Before becoming a football ‘Big Nev’ was, famously, a binman. By the time his career ended he looked like a bin, so everything came full circle. The podgy shot-stopper might have looked as though he liked a meal or two but he was world-class, helping Everton to virtually every trophy there was to win. He played his last Premier League game for Bradford City in 2000 at the age of 41 years and 178 days, but it was at Goodison where he made his name, with a club record 750 appearances in all competitions.
There was a time when it felt like Brad Friedel had been playing football forever and would simply never stop. He’s played for Liverpool, Blackburn Rovers, Aston Villa and Tottenham Hotspur, setting the record for being both Villa and Spurs’ oldest ever player. He was 42 years and 176 days old when he played his last game for Tottenham in 2013.
Steve Ogrizovic, nicknamed ‘Oggy’ for self-explanatory and lazy reasons, Has one of the shortest CVs on our list. Despite his East European sounding name, Ogrizovic was born in Mansfield and played senior games for just four teams. From 1977 until 1982 he was at Liverpool, but struggled to displace first Ray Clemence and then Bruce Grobbelaar. He ended his career at Coventry City, playing his final game for the Sky Blues at the impressive age of 42 years and 236 days back in 2000.
Born in 1964, Alec Chamberlain has been on the books of all three Merseyside teams at one point or another, though he failed to make an appearance at Everton or Liverpool. He did get on the pitch for Tranmere Rovers in the 1987-1988 season, but he spent most of his career at Watford. Indeed, he was playing for the Hornets when he made his final appearance at the age of 42 years and 327 days.
What’s that you say, another goalkeeper? Yes indeed and this one is the Australian international Mark Schwarzer. Although a long time Middlesborough mainstay between the posts before a successful stint at Fulham, his claim to fame is he won back-to-back Premier League trophies with Chelsea and Leicester City, despite barely playing any games for either. His last game for the Foxes came when he was 43 years and 32 days old, and he retired in 2016.

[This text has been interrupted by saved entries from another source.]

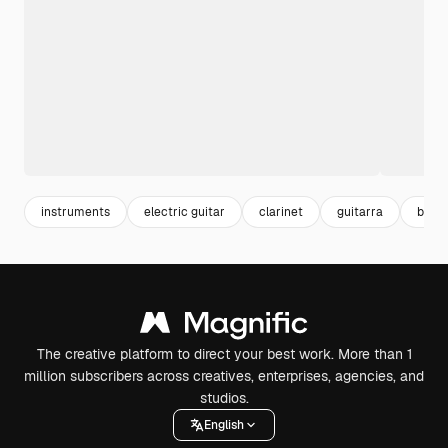
instruments
electric guitar
clarinet
guitarra
band
The creative platform to direct your best work. More than 1
million subscribers across creatives, enterprises, agencies, and
studios.
English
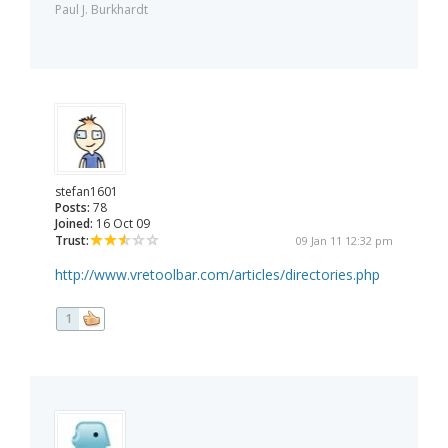
Paul J. Burkhardt
stefan1601
Posts:
78
Joined:
16 Oct 09
Trust:
09 Jan 11 12:32 pm
http://www.vretoolbar.com/articles/directories.php
1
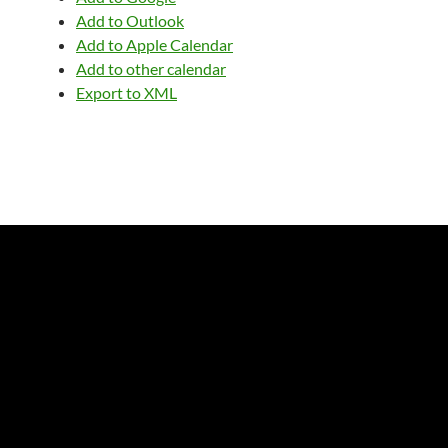
Add to Outlook
Add to Apple Calendar
Add to other calendar
Export to XML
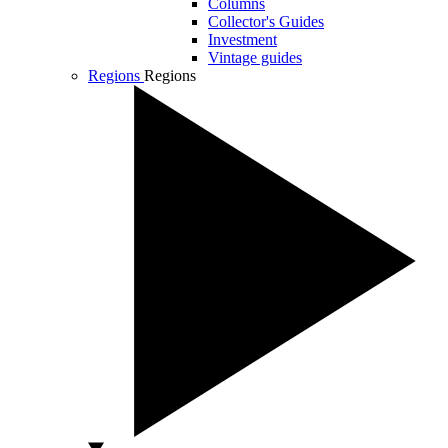
Columns
Collector's Guides
Investment
Vintage guides
Regions
Regions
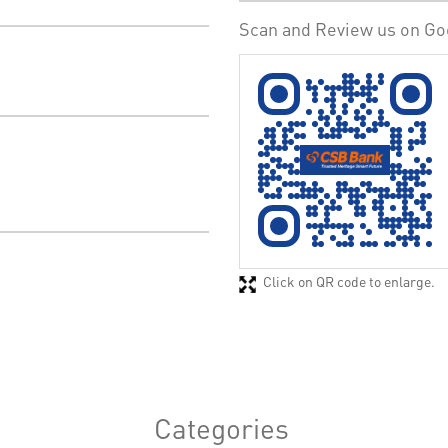
Scan and Review us on Go
Click on QR code to enlarge.
Categories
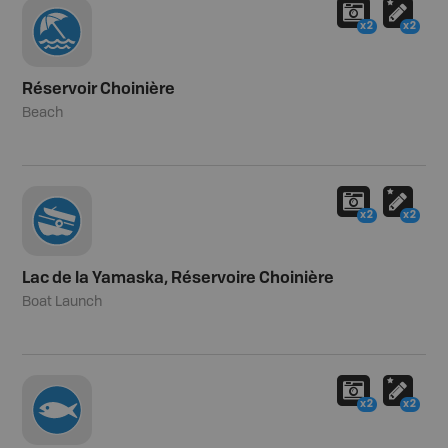
x2
x2
Réservoir Choinière
Beach
x2
x2
Lac de la Yamaska, Réservoire Choinière
Boat Launch
x2
x2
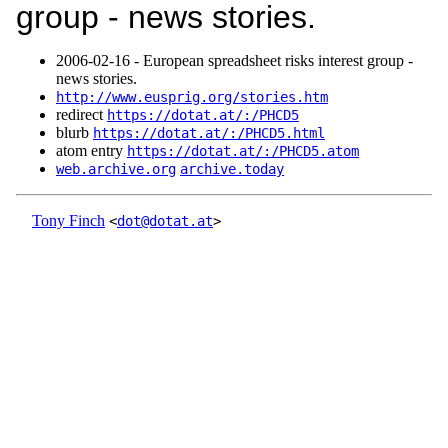
group - news stories.
2006‑02‑16 - European spreadsheet risks interest group -
news stories.
http://www.eusprig.org/stories.htm
redirect
https://dotat.at/:/PHCD5
blurb
https://dotat.at/:/PHCD5.html
atom entry
https://dotat.at/:/PHCD5.atom
web.archive.org
archive.today
Tony Finch
<
dot@dotat.at
>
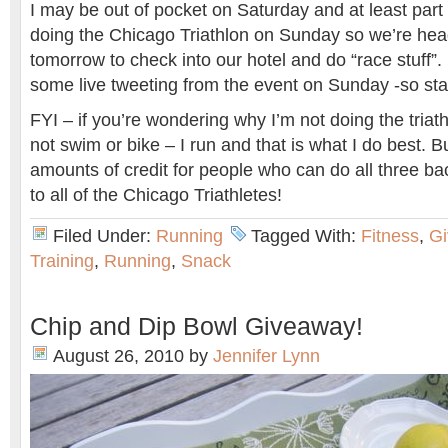
I may be out of pocket on Saturday and at least part 
doing the Chicago Triathlon on Sunday so we’re he
tomorrow to check into our hotel and do “race stuff”.
some live tweeting from the event on Sunday -so sta
FYI – if you’re wondering why I’m not doing the triath
not swim or bike – I run and that is what I do best. 
amounts of credit for people who can do all three ba
to all of the Chicago Triathletes!
Filed Under:
Running
Tagged With:
Fitness
,
G
Training
,
Running
,
Snack
Chip and Dip Bowl Giveaway!
August 26, 2010
by
Jennifer Lynn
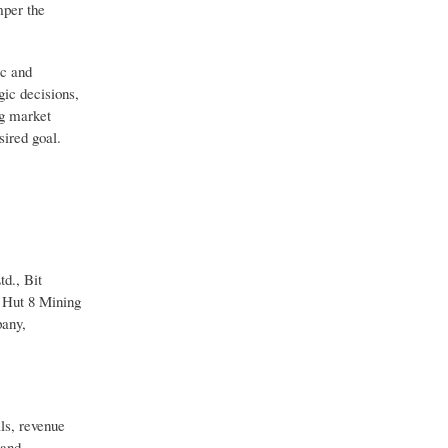
mper the
ic and
gic decisions,
ng market
sired goal.
d., Bit
 Hut 8 Mining
pany,
ls, revenue
 and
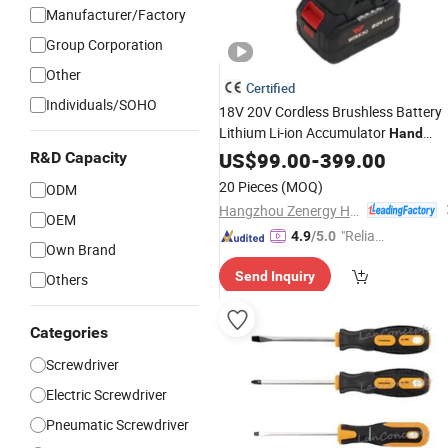
Manufacturer/Factory
Group Corporation
Other
Certified
Individuals/SOHO
18V 20V Cordless Brushless Battery
Lithium Li-ion Accumulator
Hand
Impact Electric
US$
99.00
-
Screwdriver
399.00
R&D Capacity
20 Pieces
(MOQ)
ODM
Hangzhou Zenergy Hardware Co., Ltd.
OEM
"Reliabl
4.9
/5.0
Own Brand
e Suppli
Send Inquiry
Others
er"
Categories
Screwdriver
Electric Screwdriver
Pneumatic Screwdriver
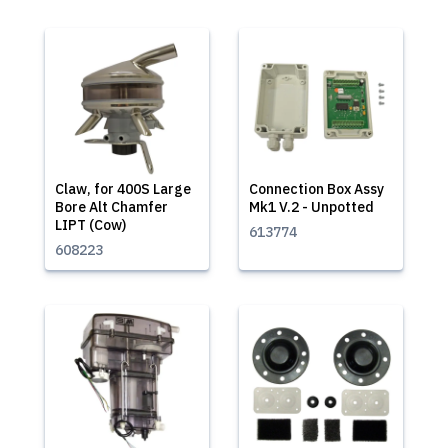
Claw, for 400S Large
Connection Box Assy
Bore Alt Chamfer
Mk1 V.2 - Unpotted
LIPT (Cow)
613774
608223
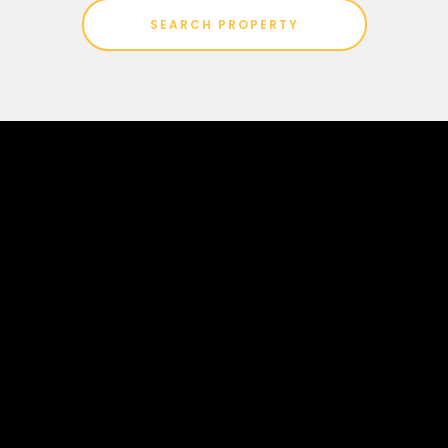
SEARCH PROPERTY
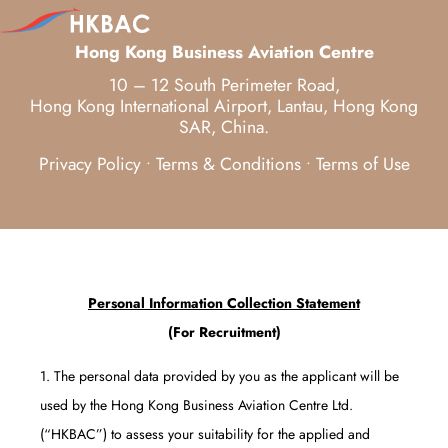
Hong Kong Business Aviation Centre
10 – 12 South Perimeter Road,
Hong Kong International Airport, Lantau, Hong Kong
SAR, China.
Privacy Policy
Terms & Conditions
Terms of Use
•
•
Personal Information Collection Statement
(For Recruitment)
1. The personal data provided by you as the applicant will be
used by the Hong Kong Business Aviation Centre Ltd.
(“HKBAC”) to assess your suitability for the applied and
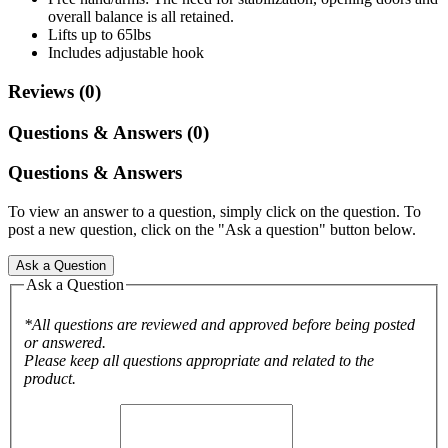
overall balance is all retained.
Lifts up to 65lbs
Includes adjustable hook
Reviews (0)
Questions & Answers (0)
Questions & Answers
To view an answer to a question, simply click on the question. To
post a new question, click on the "Ask a question" button below.
Ask a Question
Ask a Question
*All questions are reviewed and approved before being posted
or answered.
Please keep all questions appropriate and related to the
product.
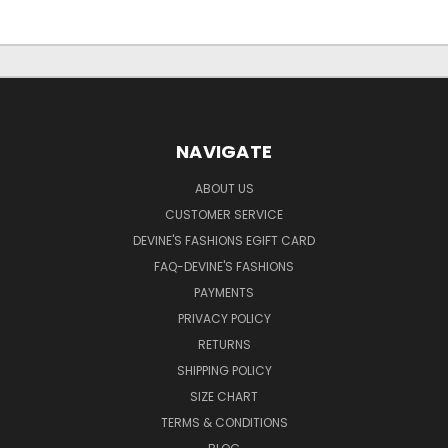
NAVIGATE
ABOUT US
CUSTOMER SERVICE
DEVINE'S FASHIONS EGIFT CARD
FAQ-DEVINE'S FASHIONS
PAYMENTS
PRIVACY POLICY
RETURNS
SHIPPING POLICY
SIZE CHART
TERMS & CONDITIONS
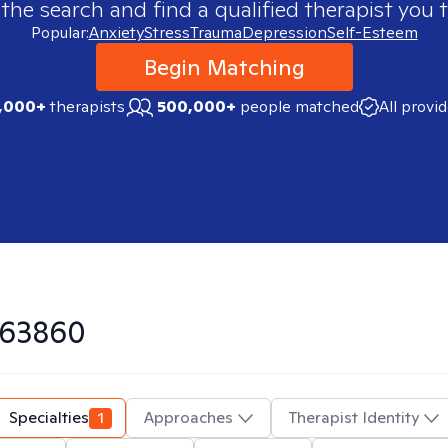
 the search and find a qualified therapist you t
Popular:
Anxiety
Stress
Trauma
Depression
Self-Esteem
Begin Matching
,000+
therapists
500,000+
people matched
All provi
63860
Specialties
1
Approaches
Therapist Identity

Given the active nature of the Premier League it’s really no surprise that the majority of players in this list are goalkeepers. They get it easy, stood around for ages, filling in their crosswords and making sure their slippers don’t get too muddy. John Burridge played his last game for Manchester City at the ripe old age of 43 years and 163 days back in 1995. It was the culmination of a career that lasted the best part of three decades and took in 771 league games for 29 different clubs.